Oddly, "Language Myth" was I think the title of a collection of essays ed. 
by Trudgill, or "Language Myths". The idea here, in Evans, is that language
IS a  myth, alla Davidson.

Quinion:

"For example, Chomsky’s view that this instinct for  language is unique to
humans and arrived suddenly as a mutation about 100,000  years ago cannot be
true. Our complicated vocal apparatus, with the  sophisticated brain
necessary to manipulate it to utter and remember speech,  couldn’t have been the
result of a single sudden change but must have evolved  stage by stage among
our hominin ancestors. Neanderthals had similar vocal  anatomy to ours and
so were very probably able to communicate through  speech."

I think Umberto Eco discusses this in "Open Work" (Opera aperta). He 
refers, more biblically, to Adam's language -- lingua adamica. Eco notes that 
the requirement is the ability to think BINARILY.

Quinion:

"One implication of Universal Grammar is that there must be some module or 
faculty in the brain, present at birth, dedicated to processing grammar.
Though  the brain does have sections devoted to specific functions, such as
Broca’s  area, responsible for the creation of speech, we know now that this
area does  other jobs as well and that the work of processing language takes
place quite  widely across various parts of the brain. A grammar module as
such doesn’t  exist."

Chomsky will have occasion to reconsult Grice in his John Locke lectures 
(which he gave before Grice gave his). He refers to Grice's behaviouristic 
approach in thinking of Aunt Matilda's resultant procedures and the readiness
to  respond in this or that a way. Chomsky is defending indeed the idea of
a module,  and a 'pragmatic' module he thinks dubious. On the other hand, to
quote from a  western, the Griceian does not seem to need 'no stinkin''
module?

Quinion goes on: "The truth, Professor Evans argues on the basis of current
research, is very different. Babies are not born with a set of internal
rules  but with a universal capacity to learn about themselves and the world
around  them."

This should sound Kantian and rationalist enough to please both Grice _AND 
POPPER_. (cfr. Piaget and his polemic with Chomsky).

Quinion goes on: "The brains of infants are plastic: experience and 
discovery moulds them and acquiring a language is one aspect of this.
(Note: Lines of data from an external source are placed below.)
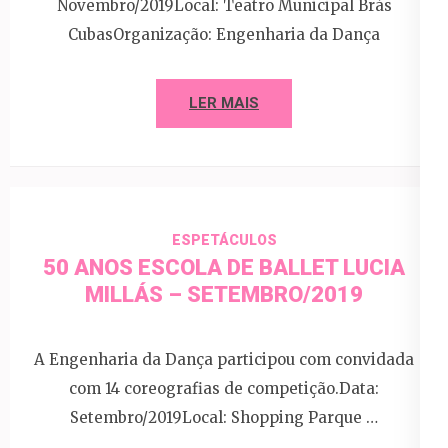
Novembro/2019Local: Teatro Municipal Brás
CubasOrganização: Engenharia da Dança
LER MAIS
ESPETÁCULOS
50 ANOS ESCOLA DE BALLET LUCIA
MILLÁS – SETEMBRO/2019
A Engenharia da Dança participou com convidada
com 14 coreografias de competição.Data:
Setembro/2019Local: Shopping Parque …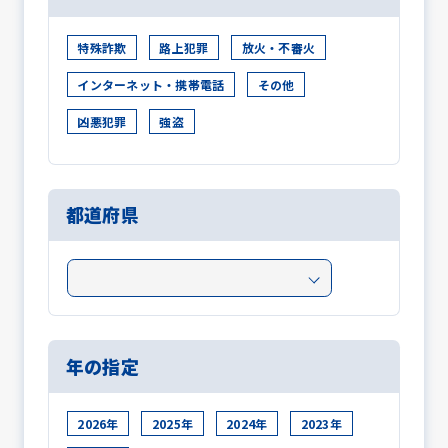
特殊詐欺
路上犯罪
放火・不審火
インターネット・携帯電話
その他
凶悪犯罪
強盗
都道府県
年の指定
2026年
2025年
2024年
2023年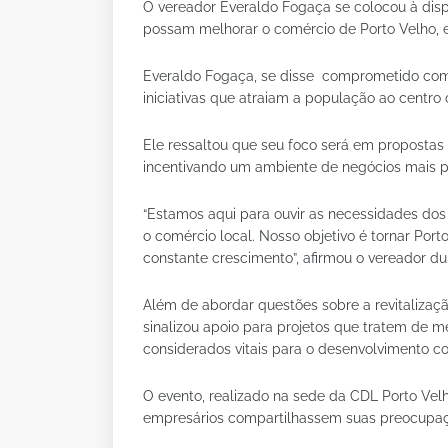
O vereador Everaldo Fogaça se colocou à disp
possam melhorar o comércio de Porto Velho, 
Everaldo Fogaça, se disse comprometido com 
iniciativas que atraiam a população ao centro
Ele ressaltou que seu foco será em propostas 
incentivando um ambiente de negócios mais pr
“Estamos aqui para ouvir as necessidades dos
o comércio local. Nosso objetivo é tornar Po
constante crescimento”, afirmou o vereador dur
Além de abordar questões sobre a revitaliza
sinalizou apoio para projetos que tratem de me
considerados vitais para o desenvolvimento co
O evento, realizado na sede da CDL Porto Velh
empresários compartilhassem suas preocupaçõ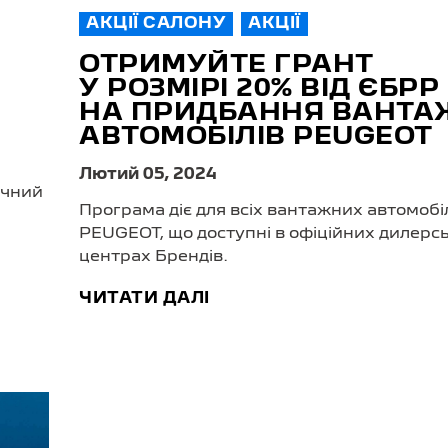
АКЦІЇ САЛОНУ
АКЦІЇ
ОТРИМУЙТЕ ГРАНТ
У РОЗМІРІ 20% ВІД ЄБРР
НА ПРИДБАННЯ ВАНТ
АВТОМОБІЛІВ PEUGEOT
Лютий 05, 2024
ічний
Програма діє для всіх вантажних автомобі
PEUGEOT, що доступні в офіційних дилерс
центрах Брендів.
ЧИТАТИ ДАЛІ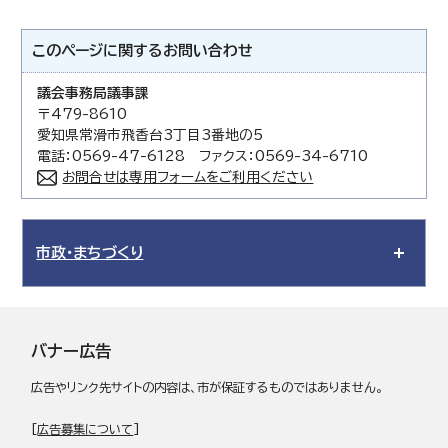
このページに関する
お問い合わせ
議会事務局議事課
〒479-8610
愛知県常滑市飛香台3丁目3番地の5
電話：0569-47-6128 ファクス：0569-34-6710
お問合せは専用フォームをご利用ください
市政・まちづくり
バナー広告
広告やリンク先サイトの内容は、市が保証するものではありません。
[
広告募集について
]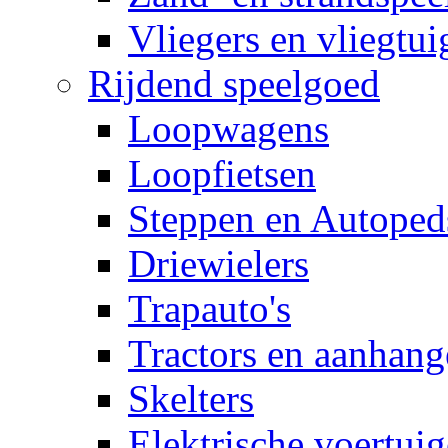
Vliegers en vliegtui
Rijdend speelgoed
Loopwagens
Loopfietsen
Steppen en Autoped
Driewielers
Trapauto's
Tractors en aanhang
Skelters
Elektrische voertui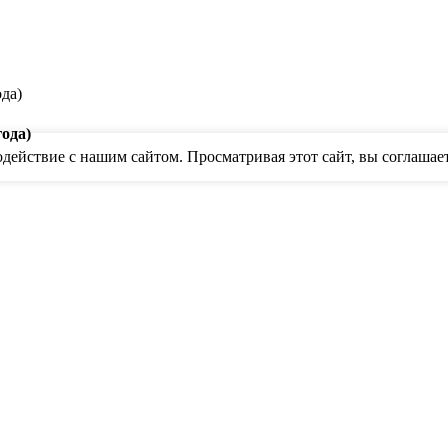
года)
ействие с нашим сайтом. Просматривая этот сайт, вы соглашает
Professor 
Evans also partly rehabilitates a theory developed in the 1930s by Benjamin 
Whorf; a version that was developed after Whorf’s death is called the 
Sapir-Whorf hypothesis, after him and his mentor Edward Sapir. Whorf called it 
linguistic relativity, arguing that speakers of different languages 
conceptualize and experience the world differently."

The locus classicus is alas, not Latin (since 'locus classicus' is Latin) 
but Eskimo, and the zillions (more or less) ways to say 'snow is white' in 
Eskimo.

Quinion goes on:

"This has been denied by followers of Chomsky’s  work, since if true it
would refute the view that language is innate and  universal. Subtle
neurological experiments in the past couple of decades have  suggested that at an
unconscious level people can be influenced by the nature of  their language."

I think this was the challenge by Asian linguists, and for that matter 
Orwell (whose real name was Blair).

Quinion concludes:

"The Language Myth is a wide-ranging polemical  dismissal of the received
wisdom of many linguists. It’s worth reading also as a  classic case study of
an orthodoxy undergoing what Thomas Kuhn called a paradigm  shift."

Misusing a term that for Plato triggered quite the opposite implicature, 
but still lovely!

(I'm not sure Popper bought Kuhn's idea of the paradigm shifts -- Grice 
possibly didn't. He shared the Philosophy Dept. with Feyerabend, who was much 
more of a radical anarchist in terms of scientific revolutions, and  stuff).